After all those years hearing Johnny Clarke singing over Bunny Lee's exhilarating rockers and steppers riddims, this album must have come as a bit of a shock for fans. Neal "Mad Professor" Fraser's style was far removed from Striker's, swinging wickedly from lover's rock to dread dub. Released in 1983, Yard Style was Clarke's first album for Fraser; he would cut another, Give Thanks, two years later. The producer sends listeners straight in at the deep end, opening the set with "You're All I Want," its riddim a heaving version of the Abyssinians' "Declaration of Rights." To further the dread effect, the song features haunting, close harmonies, styled after the Abs' own. Roots fans can twist Clarke's lyrics and theme toward the religious, but his roof-raising, emotive performance makes clear that his lyrics are not aimed at Jah. In fact, it's not until one reaches "Truth and Rights" that Clarke actually enters the cultural realm, with "Do I Do I" continuing "Want"'s desperate-for-you theme, and "Party" determined to rock on in roots fashion all night long. Side two is where the conscious cuts are hiding. Following on from "Truth"'s concern for the youth, Clarke now expands his anxiety to the whole world, expressing his fear on "Nuclear Weapon." But this is only one of life's many miseries; much closer to home is the poverty that enslaves so much of the Earth's population, with the singer emotively pleading "We Want to Be Free." Poverty isn't inherent to the world, but the result of man's greed, and "Dread Like a Lion" is a sweet warning to those who exploit the poor.
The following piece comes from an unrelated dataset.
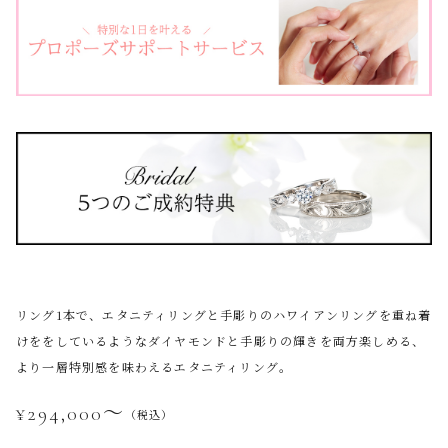
リング1本で、エタニティリングと手彫りのハワイアンリングを重ね着
けををしているようなダイヤモンドと手彫りの輝きを両方楽しめる、
より一層特別感を味わえるエタニティリング。
¥294,000〜
（税込）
And if that's ineffective, then the righteous will rise up, as Clarke eloquently explains on "Top Fight" — at which point the brethren will then make their way to "Mount Zion," an album standout. That said, every one of the tracks on this set is stunning. Clarke is in quite spectacular form, delivering all of the numbers with soulful tour de force performances; even the lightweight "Party" is ripped from the heart. Riddim-wise, "Do I" strays into lovers rock, while "Truth" pushes toward more upbeat reggae, but the rest of the set is seeped deep in roots. The musicianship is flawless, Fraser's productions phenomenal, and the set is equal to, if not better than, any of those Clarke cut for Lee.


Born: January, 1955 in Jamaica

Genre: Reggae

Years Active: '70s, '80s, '90s, '00s

One of Jamaica's most outstanding vocal talents, Johnny Clarke has never achieved the international acclaim of some of his compatriots, and he even fell from favor in his homeland in the 1980s. However, in his heyday, during the mid- through late '70s, the singer recorded a stream of crucial cuts, as well as a bundle of seminal albums. Clarke has also had an inestimable impact on the dancehall scene, which in his day was still the preserve of DJs. His ability to write new lyrics, mostly in a cultural...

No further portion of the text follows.